*** Opening Given information ***

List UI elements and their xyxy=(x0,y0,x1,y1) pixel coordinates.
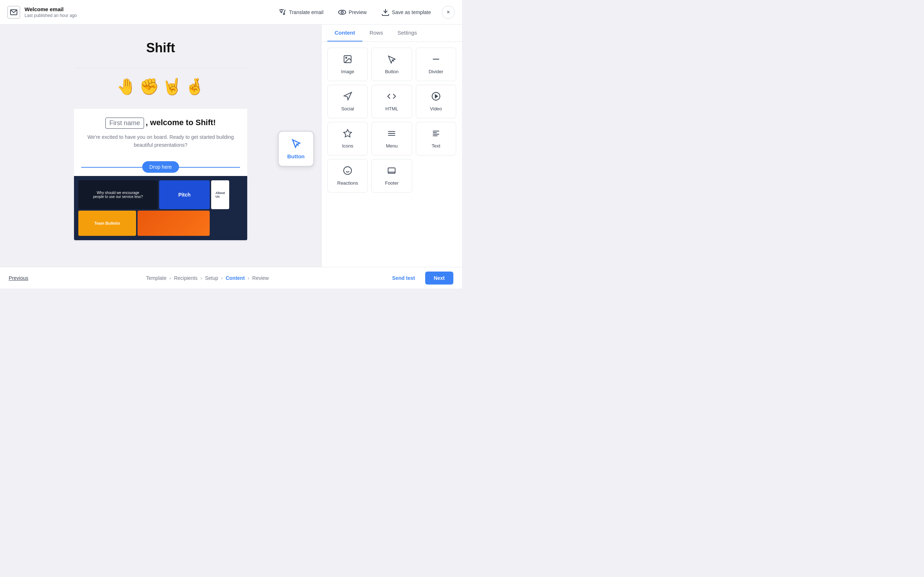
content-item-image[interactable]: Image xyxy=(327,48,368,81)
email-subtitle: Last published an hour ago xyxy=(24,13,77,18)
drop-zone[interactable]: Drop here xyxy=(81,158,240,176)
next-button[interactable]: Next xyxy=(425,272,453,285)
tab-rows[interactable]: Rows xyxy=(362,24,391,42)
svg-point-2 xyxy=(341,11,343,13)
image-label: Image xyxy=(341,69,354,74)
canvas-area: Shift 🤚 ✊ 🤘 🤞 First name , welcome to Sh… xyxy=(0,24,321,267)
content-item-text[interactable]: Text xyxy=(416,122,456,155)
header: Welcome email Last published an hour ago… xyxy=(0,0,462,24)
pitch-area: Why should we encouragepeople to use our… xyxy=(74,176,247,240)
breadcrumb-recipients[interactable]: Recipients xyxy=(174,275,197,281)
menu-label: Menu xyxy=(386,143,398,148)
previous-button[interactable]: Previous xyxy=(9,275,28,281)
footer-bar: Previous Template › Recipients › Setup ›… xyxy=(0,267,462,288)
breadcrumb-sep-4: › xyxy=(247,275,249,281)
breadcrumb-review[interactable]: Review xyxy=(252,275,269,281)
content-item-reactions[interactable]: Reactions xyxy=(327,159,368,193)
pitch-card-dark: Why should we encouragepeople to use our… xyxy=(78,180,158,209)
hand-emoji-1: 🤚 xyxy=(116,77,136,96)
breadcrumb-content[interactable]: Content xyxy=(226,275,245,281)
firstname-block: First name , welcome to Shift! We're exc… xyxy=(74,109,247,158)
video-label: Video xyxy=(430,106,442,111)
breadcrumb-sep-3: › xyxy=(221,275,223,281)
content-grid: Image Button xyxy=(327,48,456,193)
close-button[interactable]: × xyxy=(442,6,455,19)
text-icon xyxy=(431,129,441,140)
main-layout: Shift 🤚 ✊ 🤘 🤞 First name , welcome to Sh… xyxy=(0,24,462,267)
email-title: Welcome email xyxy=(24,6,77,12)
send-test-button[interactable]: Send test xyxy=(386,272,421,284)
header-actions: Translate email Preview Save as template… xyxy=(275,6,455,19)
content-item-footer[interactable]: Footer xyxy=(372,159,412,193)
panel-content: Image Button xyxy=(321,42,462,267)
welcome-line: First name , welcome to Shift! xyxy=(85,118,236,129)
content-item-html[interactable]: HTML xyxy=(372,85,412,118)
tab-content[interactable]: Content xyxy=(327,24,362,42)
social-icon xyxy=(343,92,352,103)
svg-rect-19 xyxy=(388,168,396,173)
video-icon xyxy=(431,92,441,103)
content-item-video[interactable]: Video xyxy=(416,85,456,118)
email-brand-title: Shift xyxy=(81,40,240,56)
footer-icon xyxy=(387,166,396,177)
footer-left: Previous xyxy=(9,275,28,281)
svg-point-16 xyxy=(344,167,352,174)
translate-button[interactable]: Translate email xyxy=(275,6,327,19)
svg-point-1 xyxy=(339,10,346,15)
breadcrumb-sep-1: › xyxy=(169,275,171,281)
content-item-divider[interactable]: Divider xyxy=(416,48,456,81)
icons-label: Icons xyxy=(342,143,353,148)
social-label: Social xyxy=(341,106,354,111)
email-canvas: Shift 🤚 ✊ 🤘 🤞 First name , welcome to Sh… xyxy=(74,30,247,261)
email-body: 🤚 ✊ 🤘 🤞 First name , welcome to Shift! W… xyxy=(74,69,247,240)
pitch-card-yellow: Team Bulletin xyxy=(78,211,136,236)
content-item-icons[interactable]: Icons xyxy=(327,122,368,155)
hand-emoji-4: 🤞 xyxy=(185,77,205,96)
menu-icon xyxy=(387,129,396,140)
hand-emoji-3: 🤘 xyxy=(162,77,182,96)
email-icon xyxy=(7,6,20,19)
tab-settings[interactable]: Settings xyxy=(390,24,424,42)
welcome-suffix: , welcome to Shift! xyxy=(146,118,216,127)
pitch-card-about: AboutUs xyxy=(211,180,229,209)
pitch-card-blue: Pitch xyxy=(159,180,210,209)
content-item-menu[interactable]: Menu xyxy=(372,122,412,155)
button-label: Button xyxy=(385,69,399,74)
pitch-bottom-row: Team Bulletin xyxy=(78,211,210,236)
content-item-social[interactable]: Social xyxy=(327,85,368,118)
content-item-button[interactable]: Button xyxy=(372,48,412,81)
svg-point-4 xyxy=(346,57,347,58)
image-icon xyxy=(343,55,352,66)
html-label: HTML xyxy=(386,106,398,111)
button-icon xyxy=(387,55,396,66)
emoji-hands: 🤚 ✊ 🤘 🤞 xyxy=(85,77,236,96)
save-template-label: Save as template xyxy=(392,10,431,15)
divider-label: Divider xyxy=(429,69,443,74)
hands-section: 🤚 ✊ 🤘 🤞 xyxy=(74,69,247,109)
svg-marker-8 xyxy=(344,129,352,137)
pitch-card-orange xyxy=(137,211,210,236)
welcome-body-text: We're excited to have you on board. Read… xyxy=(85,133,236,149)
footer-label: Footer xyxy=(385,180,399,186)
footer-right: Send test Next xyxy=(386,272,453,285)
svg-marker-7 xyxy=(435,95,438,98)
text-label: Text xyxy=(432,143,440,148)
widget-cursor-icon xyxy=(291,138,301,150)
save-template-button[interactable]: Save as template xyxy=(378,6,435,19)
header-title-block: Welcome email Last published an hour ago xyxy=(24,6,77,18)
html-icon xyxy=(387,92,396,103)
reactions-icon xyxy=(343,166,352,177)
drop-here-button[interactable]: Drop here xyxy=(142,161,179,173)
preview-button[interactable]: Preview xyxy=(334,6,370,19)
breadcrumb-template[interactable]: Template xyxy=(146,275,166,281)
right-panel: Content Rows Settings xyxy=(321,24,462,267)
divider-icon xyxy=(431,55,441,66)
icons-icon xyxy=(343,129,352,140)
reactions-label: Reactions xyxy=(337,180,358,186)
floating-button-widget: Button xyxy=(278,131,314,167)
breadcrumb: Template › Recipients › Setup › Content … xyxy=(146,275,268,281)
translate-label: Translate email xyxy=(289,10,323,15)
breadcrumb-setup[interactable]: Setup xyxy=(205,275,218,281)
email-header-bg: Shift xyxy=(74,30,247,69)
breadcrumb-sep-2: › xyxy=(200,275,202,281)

*** Closing Given information ***

• **Problem description**
Only the records, copied exactly and free of pictures, belong in the answer.

• **Completed exercise**
List UI elements and their xyxy=(x0,y0,x1,y1) pixel coordinates.
content-item-image[interactable]: Image xyxy=(327,48,368,81)
email-subtitle: Last published an hour ago xyxy=(24,13,77,18)
drop-zone[interactable]: Drop here xyxy=(81,158,240,176)
next-button[interactable]: Next xyxy=(425,272,453,285)
tab-rows[interactable]: Rows xyxy=(362,24,391,42)
svg-point-2 xyxy=(341,11,343,13)
image-label: Image xyxy=(341,69,354,74)
canvas-area: Shift 🤚 ✊ 🤘 🤞 First name , welcome to Sh… xyxy=(0,24,321,267)
content-item-text[interactable]: Text xyxy=(416,122,456,155)
header: Welcome email Last published an hour ago… xyxy=(0,0,462,24)
pitch-area: Why should we encouragepeople to use our… xyxy=(74,176,247,240)
breadcrumb-recipients[interactable]: Recipients xyxy=(174,275,197,281)
menu-label: Menu xyxy=(386,143,398,148)
previous-button[interactable]: Previous xyxy=(9,275,28,281)
footer-bar: Previous Template › Recipients › Setup ›… xyxy=(0,267,462,288)
breadcrumb-sep-4: › xyxy=(247,275,249,281)
breadcrumb-review[interactable]: Review xyxy=(252,275,269,281)
content-item-reactions[interactable]: Reactions xyxy=(327,159,368,193)
pitch-card-dark: Why should we encouragepeople to use our… xyxy=(78,180,158,209)
hand-emoji-1: 🤚 xyxy=(116,77,136,96)
breadcrumb-content[interactable]: Content xyxy=(226,275,245,281)
firstname-block: First name , welcome to Shift! We're exc… xyxy=(74,109,247,158)
video-label: Video xyxy=(430,106,442,111)
breadcrumb-sep-3: › xyxy=(221,275,223,281)
content-grid: Image Button xyxy=(327,48,456,193)
close-button[interactable]: × xyxy=(442,6,455,19)
text-icon xyxy=(431,129,441,140)
main-layout: Shift 🤚 ✊ 🤘 🤞 First name , welcome to Sh… xyxy=(0,24,462,267)
email-title: Welcome email xyxy=(24,6,77,12)
send-test-button[interactable]: Send test xyxy=(386,272,421,284)
header-actions: Translate email Preview Save as template… xyxy=(275,6,455,19)
content-item-footer[interactable]: Footer xyxy=(372,159,412,193)
panel-content: Image Button xyxy=(321,42,462,267)
welcome-line: First name , welcome to Shift! xyxy=(85,118,236,129)
content-item-html[interactable]: HTML xyxy=(372,85,412,118)
tab-content[interactable]: Content xyxy=(327,24,362,42)
social-icon xyxy=(343,92,352,103)
svg-rect-19 xyxy=(388,168,396,173)
video-icon xyxy=(431,92,441,103)
content-item-video[interactable]: Video xyxy=(416,85,456,118)
email-brand-title: Shift xyxy=(81,40,240,56)
footer-icon xyxy=(387,166,396,177)
footer-left: Previous xyxy=(9,275,28,281)
svg-point-16 xyxy=(344,167,352,174)
translate-button[interactable]: Translate email xyxy=(275,6,327,19)
svg-point-1 xyxy=(339,10,346,15)
breadcrumb-sep-1: › xyxy=(169,275,171,281)
content-item-divider[interactable]: Divider xyxy=(416,48,456,81)
icons-label: Icons xyxy=(342,143,353,148)
social-label: Social xyxy=(341,106,354,111)
email-canvas: Shift 🤚 ✊ 🤘 🤞 First name , welcome to Sh… xyxy=(74,30,247,261)
email-body: 🤚 ✊ 🤘 🤞 First name , welcome to Shift! W… xyxy=(74,69,247,240)
pitch-card-yellow: Team Bulletin xyxy=(78,211,136,236)
content-item-icons[interactable]: Icons xyxy=(327,122,368,155)
hand-emoji-4: 🤞 xyxy=(185,77,205,96)
menu-icon xyxy=(387,129,396,140)
hand-emoji-3: 🤘 xyxy=(162,77,182,96)
email-icon xyxy=(7,6,20,19)
tab-settings[interactable]: Settings xyxy=(390,24,424,42)
welcome-suffix: , welcome to Shift! xyxy=(146,118,216,127)
pitch-card-about: AboutUs xyxy=(211,180,229,209)
pitch-card-blue: Pitch xyxy=(159,180,210,209)
content-item-menu[interactable]: Menu xyxy=(372,122,412,155)
button-label: Button xyxy=(385,69,399,74)
pitch-bottom-row: Team Bulletin xyxy=(78,211,210,236)
content-item-social[interactable]: Social xyxy=(327,85,368,118)
content-item-button[interactable]: Button xyxy=(372,48,412,81)
svg-point-4 xyxy=(346,57,347,58)
image-icon xyxy=(343,55,352,66)
html-label: HTML xyxy=(386,106,398,111)
button-icon xyxy=(387,55,396,66)
emoji-hands: 🤚 ✊ 🤘 🤞 xyxy=(85,77,236,96)
save-template-label: Save as template xyxy=(392,10,431,15)
divider-label: Divider xyxy=(429,69,443,74)
hands-section: 🤚 ✊ 🤘 🤞 xyxy=(74,69,247,109)
svg-marker-8 xyxy=(344,129,352,137)
pitch-card-orange xyxy=(137,211,210,236)
welcome-body-text: We're excited to have you on board. Read… xyxy=(85,133,236,149)
footer-label: Footer xyxy=(385,180,399,186)
footer-right: Send test Next xyxy=(386,272,453,285)
svg-marker-7 xyxy=(435,95,438,98)
text-label: Text xyxy=(432,143,440,148)
widget-cursor-icon xyxy=(291,138,301,150)
save-template-button[interactable]: Save as template xyxy=(378,6,435,19)
header-title-block: Welcome email Last published an hour ago xyxy=(24,6,77,18)
html-icon xyxy=(387,92,396,103)
reactions-icon xyxy=(343,166,352,177)
drop-here-button[interactable]: Drop here xyxy=(142,161,179,173)
preview-button[interactable]: Preview xyxy=(334,6,370,19)
breadcrumb-template[interactable]: Template xyxy=(146,275,166,281)
right-panel: Content Rows Settings xyxy=(321,24,462,267)
divider-icon xyxy=(431,55,441,66)
icons-icon xyxy=(343,129,352,140)
reactions-label: Reactions xyxy=(337,180,358,186)
floating-button-widget: Button xyxy=(278,131,314,167)
breadcrumb: Template › Recipients › Setup › Content … xyxy=(146,275,268,281)
translate-label: Translate email xyxy=(289,10,323,15)
breadcrumb-setup[interactable]: Setup xyxy=(205,275,218,281)
email-header-bg: Shift xyxy=(74,30,247,69)
breadcrumb-sep-2: › xyxy=(200,275,202,281)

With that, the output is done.